A) Low Resource Audio-to-lyrics Alignment from long Recordings

This pipeline was designed for retrieving word alignments from long music recordings using low computational resources. There is no limit for the length of the input music recording.

  • Set variables:
wavpath='full-path-to-audio'        # i.e. /home/emir/ALTA/LyricsTranscription/wav/Bohemian_Rhapsody.mp3
lyricspath='full-path-to-lyrics'    # i.e /home/emir/ALTA/LyricsTranscription/lyrics/Bohemian_Rhapsody.raw.txt
savepath='output-folder-name'       # This will be saved at 'dir-of-this-repository'/a2l/$savepath
  • Run the pipeline:
./run_lyrics_alignment_long.sh $wavpath $lyricspath $savepath
  • Run the pipeline for accapella recordings:
./run_lyrics_alignment_long.sh --polyphonic false $wavpath $lyricspath $savepath

Note : If you have any problems during the pipeline, look up for the relevant process in run_mirex2020_alignment.sh

B) Audio-to-lyrics Alignment for short recordings

This pipeline was designed for retrieving word and phoneme alignments from short audio recordings.

  • Set variables:
wavpath='full-path-to-audio'        # i.e. /home/emir/ALTA/LyricsTranscription/wav/Bohemian_Rhapsody.mp3
lyricspath='full-path-to-lyrics'    # i.e /home/emir/ALTA/LyricsTranscription/lyrics/Bohemian_Rhapsody.raw.txt
savepath='output-folder-name'       # This will be saved at 'dir-of-this-repository'/a2l/$savepath

Alignment in recordings less than 30 seconds:

  • Run the pipeline for recordings:
./run_lyrics_alignment_short.sh $wavpath $lyricspath $savepath
  • Run the pipeline for accapella recordings:
./run_lyrics_alignment_short.sh --polyphonic false $wavpath $lyricspath $savepath

Alignment in recordings more than 30 seconds:

  • Run the pipeline for recordings:
./run_lyrics_alignment_long.sh $wavpath $lyricspath $savepath
  • Run the pipeline for accapella recordings:
./run_lyrics_alignment_long.sh --polyphonic false $wavpath $lyricspath $savepath

C) Automatic Lyrics Transcription

This pipeline is designed for transcribing the lyrics from singing voice performances.

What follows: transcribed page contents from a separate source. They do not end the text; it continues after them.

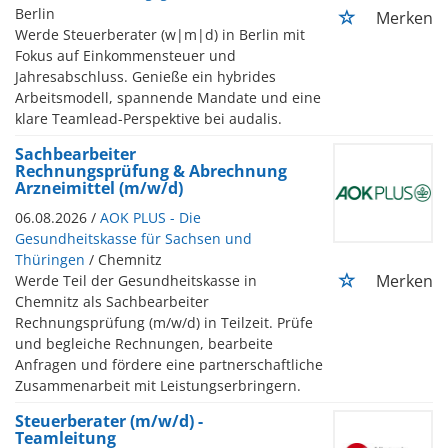
Berlin
Merken
Werde Steuerberater (w|m|d) in Berlin mit
Fokus auf Einkommensteuer und
Jahresabschluss. Genieße ein hybrides
Arbeitsmodell, spannende Mandate und eine
klare Teamlead-Perspektive bei audalis.
Sachbearbeiter
Rechnungsprüfung & Abrechnung
Arzneimittel (m/w/d)
06.08.2026 /
AOK PLUS - Die
Gesundheitskasse für Sachsen und
Thüringen
/ Chemnitz
Merken
Werde Teil der Gesundheitskasse in
Chemnitz als Sachbearbeiter
Rechnungsprüfung (m/w/d) in Teilzeit. Prüfe
und begleiche Rechnungen, bearbeite
Anfragen und fördere eine partnerschaftliche
Zusammenarbeit mit Leistungserbringern.
Steuerberater (m/w/d) -
Teamleitung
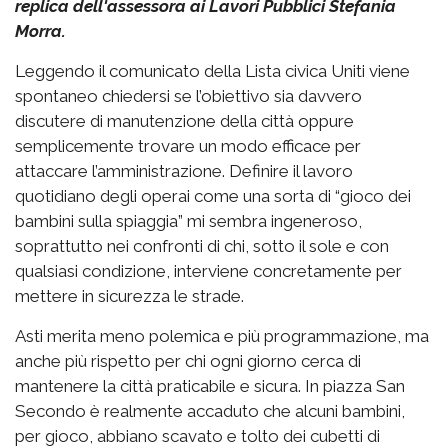
replica dell'assessora ai Lavori Pubblici Stefania
Morra.
Leggendo il comunicato della Lista civica Uniti viene
spontaneo chiedersi se l’obiettivo sia davvero
discutere di manutenzione della città oppure
semplicemente trovare un modo efficace per
attaccare l’amministrazione. Definire il lavoro
quotidiano degli operai come una sorta di “gioco dei
bambini sulla spiaggia” mi sembra ingeneroso,
soprattutto nei confronti di chi, sotto il sole e con
qualsiasi condizione, interviene concretamente per
mettere in sicurezza le strade.
Asti merita meno polemica e più programmazione, ma
anche più rispetto per chi ogni giorno cerca di
mantenere la città praticabile e sicura. In piazza San
Secondo è realmente accaduto che alcuni bambini,
per gioco, abbiano scavato e tolto dei cubetti di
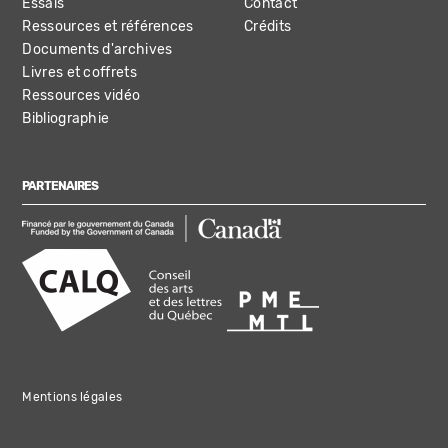
Essais
Contact
Ressources et références
Crédits
Documents d'archives
Livres et coffrets
Ressources vidéo
Bibliographie
PARTENAIRES
Mentions légales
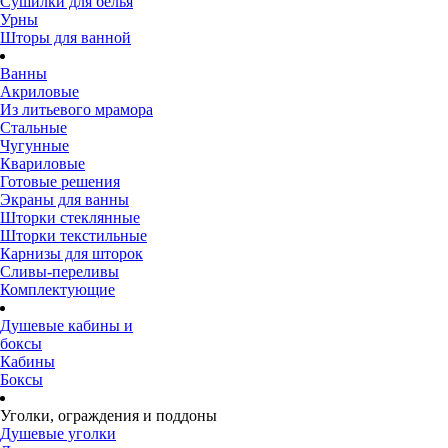
Сушилки для белья
Урны
Шторы для ванной
Ванны
Акриловые
Из литьевого мрамора
Стальные
Чугунные
Квариловые
Готовые решения
Экраны для ванны
Шторки стеклянные
Шторки текстильные
Карнизы для шторок
Сливы-переливы
Комплектующие
Душевые кабины и
боксы
Кабины
Боксы
Уголки, ограждения и поддоны
Душевые уголки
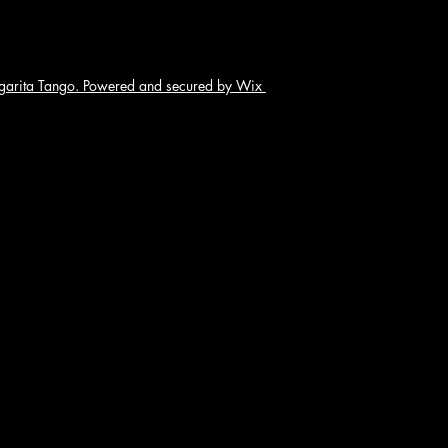
arita Tango. Powered and secured by Wix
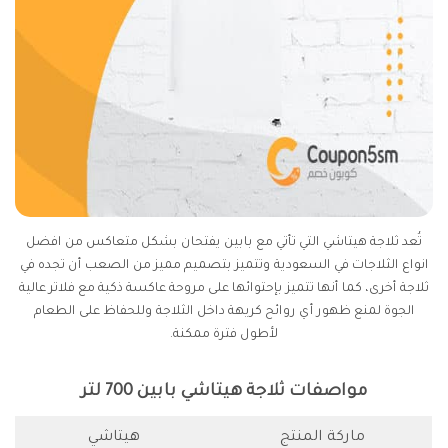
تُعد ثلاجة هيتاشي التي تأتي مع بابين يفتحان بشكل متعاكس من افضل
انواع الثلاجات في السعودية وتتميز بتصميم مميز من الصعب أن تجده في
ثلاجة أخرى، كما أنها تتميز بإحتوائها على مروحة عاكسة ذكية مع فلاتر عالية
الجوة لمنع ظهور أي روائح كريهة داخل الثلاجة وللحفاظ على الطعام
لأطول فترة ممكنة.
مواصفات ثلاجة هيتاشي بابين 700 لتر
ماركة المنتج
هيتاشي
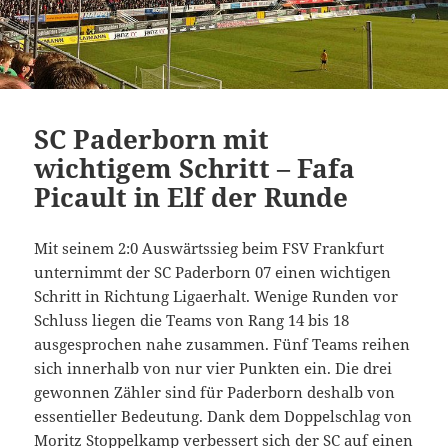
SC Paderborn mit
wichtigem Schritt – Fafa
Picault in Elf der Runde
Mit seinem 2:0 Auswärtssieg beim FSV Frankfurt
unternimmt der SC Paderborn 07 einen wichtigen
Schritt in Richtung Ligaerhalt. Wenige Runden vor
Schluss liegen die Teams von Rang 14 bis 18
ausgesprochen nahe zusammen. Fünf Teams reihen
sich innerhalb von nur vier Punkten ein. Die drei
gewonnen Zähler sind für Paderborn deshalb von
essentieller Bedeutung. Dank dem Doppelschlag von
Moritz Stoppelkamp verbessert sich der SC auf einen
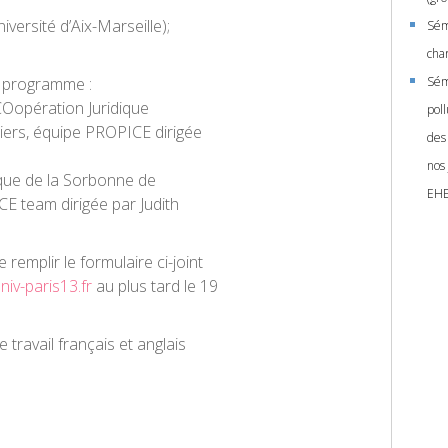
rsité d’Aix-Marseille);
Sém
cha
u programme :
Sémi
COopération Juridique
pol
itiers, équipe PROPICE dirigée
des
nos
dique de la Sorbonne de
EH
CE team dirigée par Judith
 remplir le formulaire ci-joint
niv-paris13.fr
au plus tard le 19
travail français et anglais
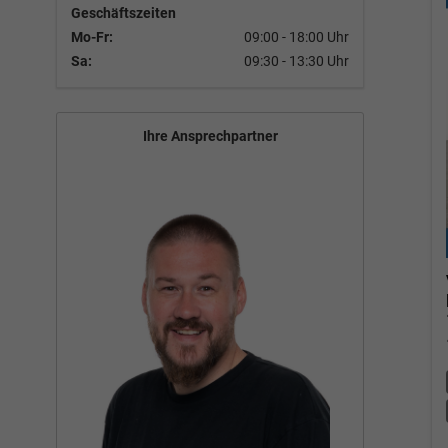
Geschäftszeiten
Mo-Fr:
09:00 - 18:00 Uhr
Sa:
09:30 - 13:30 Uhr
Ihre Ansprechpartner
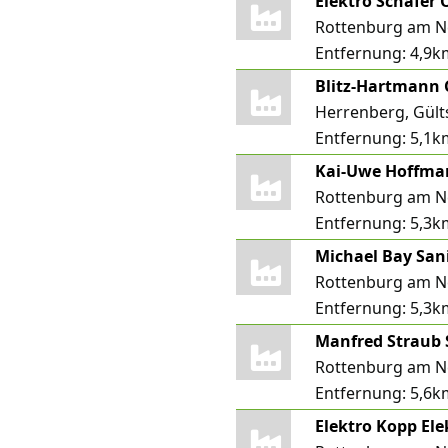
Elektro Schäfer
Rottenburg am N
Entfernung:
4,9k
Blitz-Hartmann
Herrenberg, Gült
Entfernung:
5,1k
Kai-Uwe Hoffma
Rottenburg am Ne
Entfernung:
5,3k
Rottenburg am Ne
Entfernung:
5,3k
Manfred Straub 
Rottenburg am N
Entfernung:
5,6k
Elektro Kopp Ele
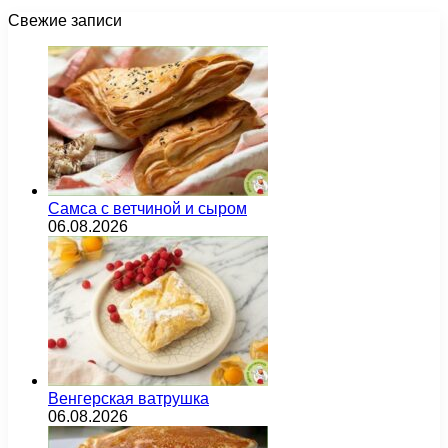
Свежие записи
Самса с ветчиной и сыром
06.08.2026
Венгерская ватрушка
06.08.2026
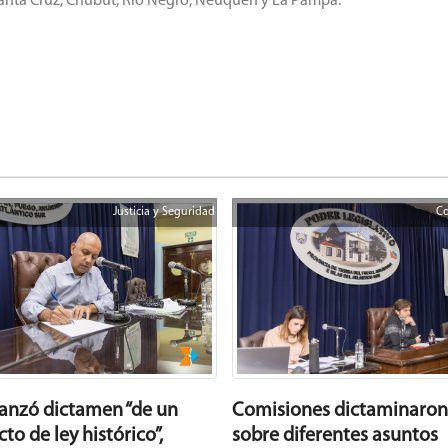
, Santa Cruz, Chubut, Río Negro, Neuquén y La Pampa.
Justicia y Seguridad
Co
Comisiones dictaminaron
canzó dictamen “de un
sobre diferentes asuntos
to de ley histórico”,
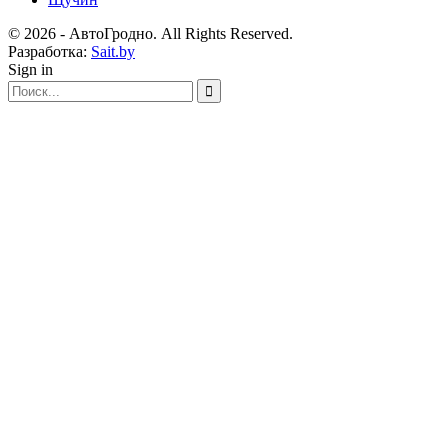
© 2026 - АвтоГродно. All Rights Reserved.
Разработка:
Sait.by
Sign in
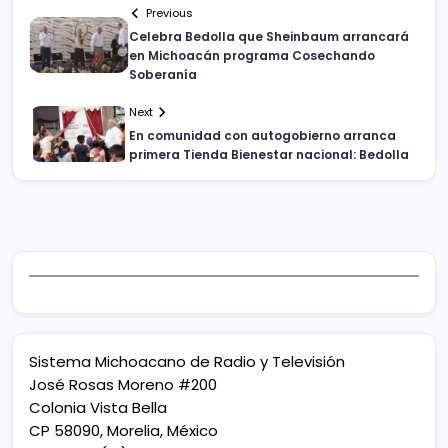
Previous
Celebra Bedolla que Sheinbaum arrancará
en Michoacán programa Cosechando
Soberanía
Next
En comunidad con autogobierno arranca
primera Tienda Bienestar nacional: Bedolla
Sistema Michoacano de Radio y Televisión
José Rosas Moreno #200
Colonia Vista Bella
CP 58090, Morelia, México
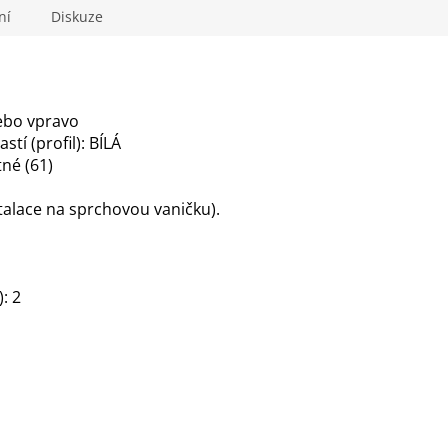
ní
Diskuze
nebo vpravo
tí (profil): BÍLÁ
né (61)
talace na sprchovou vaničku).
: 2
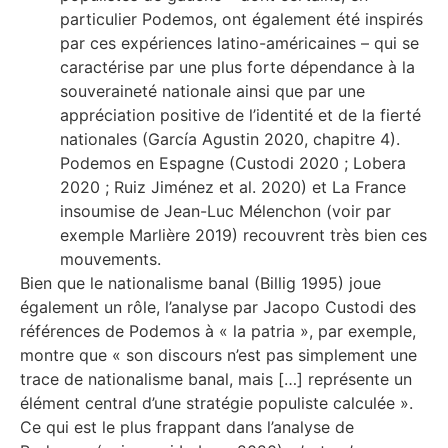
particulier Podemos, ont également été inspirés
par ces expériences latino-américaines – qui se
caractérise par une plus forte dépendance à la
souveraineté nationale ainsi que par une
appréciation positive de l’identité et de la fierté
nationales (García Agustin 2020, chapitre 4).
Podemos en Espagne (Custodi 2020 ; Lobera
2020 ; Ruiz Jiménez et al. 2020) et La France
insoumise de Jean-Luc Mélenchon (voir par
exemple Marlière 2019) recouvrent très bien ces
mouvements.
Bien que le nationalisme banal (Billig 1995) joue
également un rôle, l’analyse par Jacopo Custodi des
références de Podemos à « la patria », par exemple,
montre que « son discours n’est pas simplement une
trace de nationalisme banal, mais […] représente un
élément central d’une stratégie populiste calculée ».
Ce qui est le plus frappant dans l’analyse de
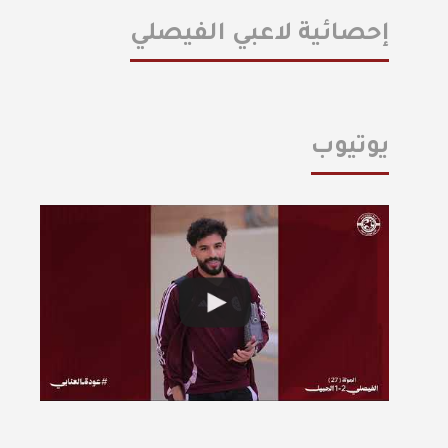
إحصائية لاعبي الفيصلي
يوتيوب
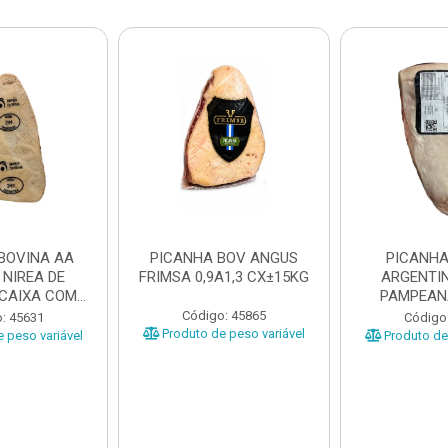
BOVINA AA
PICANHA BOV ANGUS
PICANHA
 NIREA DE
FRIMSA 0,9A1,3 CX±15KG
ARGENTIN
 CAIXA COM
PAMPEAN
5KG
±20KG P
Código: 45865
: 45631
Código
Produto de peso variável
 peso variável
Produto de 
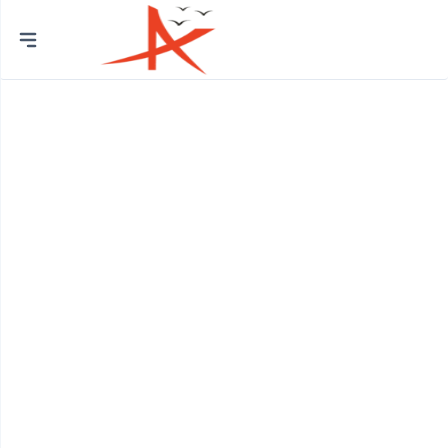
Thành
phố
Quận Bình Tân
Huyện Bình Chánh
Quận 12
Quận Bình Thạnh
Quận 8
Huyện Củ Chi
Quận Bắc Từ Liêm
Quận 7
Quận Cầu Giấy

  • First, you need to obtain the trained decoding graph from the author / creator of this repository : Emir Demirel. Once you have graph_4G_ALT, copy that into the following location in the Docker container: /a2l/model/ctdnn/. You can use docker cp command for this.

  • Set variables:

wavpath='full-path-to-audio'        # i.e. /home/emir/ALTA/LyricsTranscription/wav/Bohemian_Rhapsody.mp3
savepath='output-folder-name'       # This will be saved at 'dir-of-this-repository'/a2l/$savepath
  • Run the pipeline:
./run_lyrics_transcription.sh --decoding_model model/ctdnnsa_ivec $wavpath $savepath
  • (OPTIONAL) Run the pipeline on accapella recordings:
./run_lyrics_transcription.sh --polyphonic false $wavpath $savepath
  • (OPTIONAL) Decode with 4-gram MaxEnt LM model:
./run_lyrics_transcription.sh --decode_with_rnnlm false $wavpath $savepath

D) Extract frame-level Phoneme posteriorgrams:

This pipeline is designed for extracting the frame-level phoneme posteriorgrams from a capella recordings.

audio_path='absolute-path-to-the-input-audio-file'
save_path='path-to-save-the-output
./extract_phn_posteriorgram.sh $audio_path $save_path

The output posteriorgrams are saved as numpy arrays (.npy).

Note that we have used 16kHz for the sample rate and 10ms of hop size.